James Hoch

I want to dedicate this poem to my son

who I worry into a misshapen form of worry.

And to worry itself, how it hangs

like a blanket over the head of a horse.

Why do they blanket the heads of horses

standing by themselves alone in a field,

not seeing, but snorting and roaming,

their skins seeking each other’s aloneness?

I have no idea. I have never owned a horse,

though property is no giver of ideas.

Forgive me, my mother has died,

and I am trying to understand, so my son

understands why his father’s saying

nothing in the car, the yard, the table.

My mother has died.
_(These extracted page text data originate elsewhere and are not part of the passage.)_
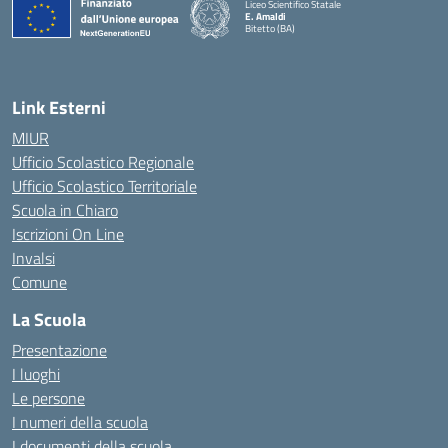
Liceo Scientifico Statale
E. Amaldi
Bitetto (BA)
— Visita la pagina iniziale della scuola
Link Esterni
MIUR
Ufficio Scolastico Regionale
Ufficio Scolastico Territoriale
Scuola in Chiaro
Iscrizioni On Line
Invalsi
Comune
La Scuola
Presentazione
I luoghi
Le persone
I numeri della scuola
I documenti della scuola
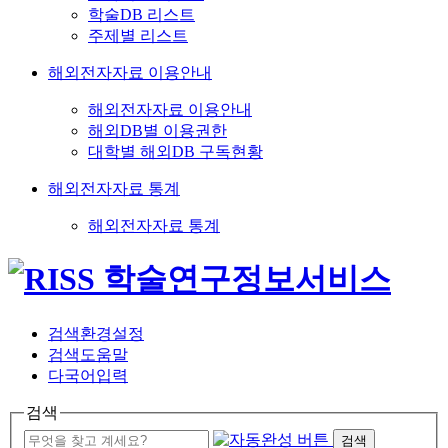
학술DB 리스트
주제별 리스트
해외전자자료 이용안내
해외전자자료 이용안내
해외DB별 이용권한
대학별 해외DB 구독현황
해외전자자료 통계
해외전자자료 통계
검색환경설정
검색도움말
다국어입력
검색
검색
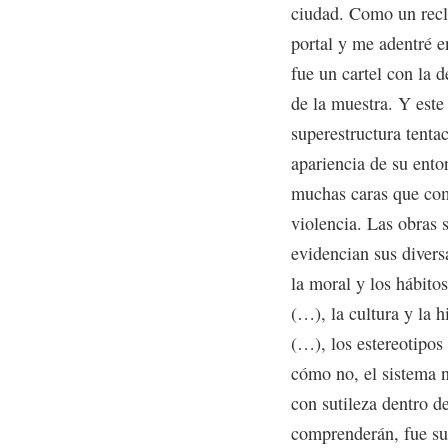
ciudad. Como un recla
portal y me adentré e
fue un cartel con la 
de la muestra. Y este
superestructura tenta
apariencia de su ento
muchas caras que com
violencia. Las obras 
evidencian sus divers
la moral y los hábito
(…), la cultura y la h
(…), los estereotipos
cómo no, el sistema n
con sutileza dentro 
comprenderán, fue suf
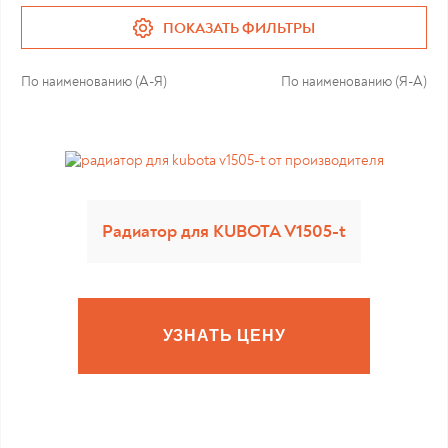
ПОКАЗАТЬ ФИЛЬТРЫ
По наименованию (А-Я)
По наименованию (Я-А)
Радиатор для KUBOTA V1505-t
УЗНАТЬ ЦЕНУ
Do you know?

It’s like standing in a field, swallows

carving flit and whir and hatch,

then it’s like the field being gone.

No one notices in the clumsy fog.

Do you see there is no distance?

She is not a thing. There are no figures

for this grief, the air tastes of ground.

Have you ever lost all context?

I tack this poem to a telephone pole

that survives drought, survives flood,

though it is made of heat and water.

The other day, walking across the room,

my son looked at me like he was eyeing

a sick planet, then put his arms around

his weeping father, who can’t make it

through a meal without weeping,

as if holding a planet might heal it.

I want to thank him, but only have this poem,

a raft I’ve made from the skins

of flayed horses I’ve filled with air.

It floats between us. It is wrong he feels

asked to wade the river, his love

a busted hydrant on a forever sunny day.